The NHS Exit Clause and What Comes Next
The committee’s most concrete recommendation is that the NHS should activate a break clause in its Palantir UK contracts by February of next year — effectively ending the relationship before it becomes any harder to unwind. Whether the government will act on that is far from certain. Senior ministers have been enthusiastic about Palantir’s role in the broader push to digitise public services, and the disruption of walking away from an embedded platform mid-deployment would be significant.
There’s also a legitimate counter-argument. Allowing political concerns about a vendor’s founders and leadership to override procurement decisions sets a tricky precedent. The UK government has a stated ambition to become a “truly digital state” — that goal depends on working with large technology companies, many of which will have politically inconvenient affiliations or opinions somewhere in their leadership. Cancelling Palantir UK contracts every time a CEO says something uncomfortable isn’t a workable procurement strategy.
But that argument sidesteps the structural point, which is about dependency and exit options rather than ideology. The committee isn’t necessarily saying the UK must cut ties with every controversial technology company. It’s saying the government has sleepwalked into a position where it can’t easily replace a single supplier that handles some of the most sensitive data in the country — and that’s a problem regardless of who that supplier’s founders happen to be. The scale of Palantir UK contracts across both the NHS and defence makes that structural vulnerability all the harder to dismiss.

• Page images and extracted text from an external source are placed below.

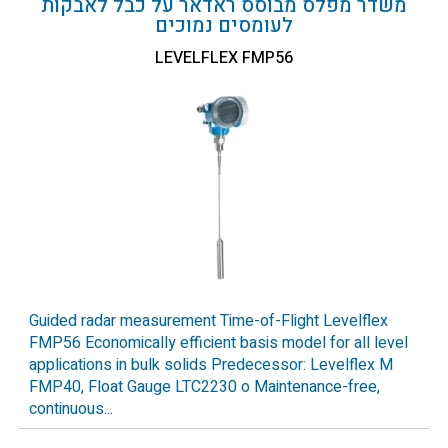
משדר מפלס מבוסס ראדאר על כבל לאבקות
לעומסים נמוכים
LEVELFLEX FMP56
Guided radar measurement Time-of-Flight Levelflex
FMP56 Economically efficient basis model for all level
applications in bulk solids Predecessor: Levelflex M
FMP40, Float Gauge LTC2230 o Maintenance-free,
continuous...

The broader picture here matters too. The UK is not alone in wrestling with tech sovereignty questions. Across the EU, governments are actively trying to reduce dependence on US hyperscalers, partly in response to the Trump administration’s unpredictable approach to transatlantic relations. The French government has pushed for cloud data to be hosted on European infrastructure. Germany has its own ongoing debates about GAIA-X. The UK, post-Brexit, has fewer multilateral mechanisms for coordinating that kind of push — which makes its individual procurement decisions more consequential, not less.
If the government ignores the committee’s warning and Palantir UK contracts continue to deepen, the question won’t be whether vendor lock-in is a risk. It’ll be how expensive that lesson turns out to be when the contract renewal comes around.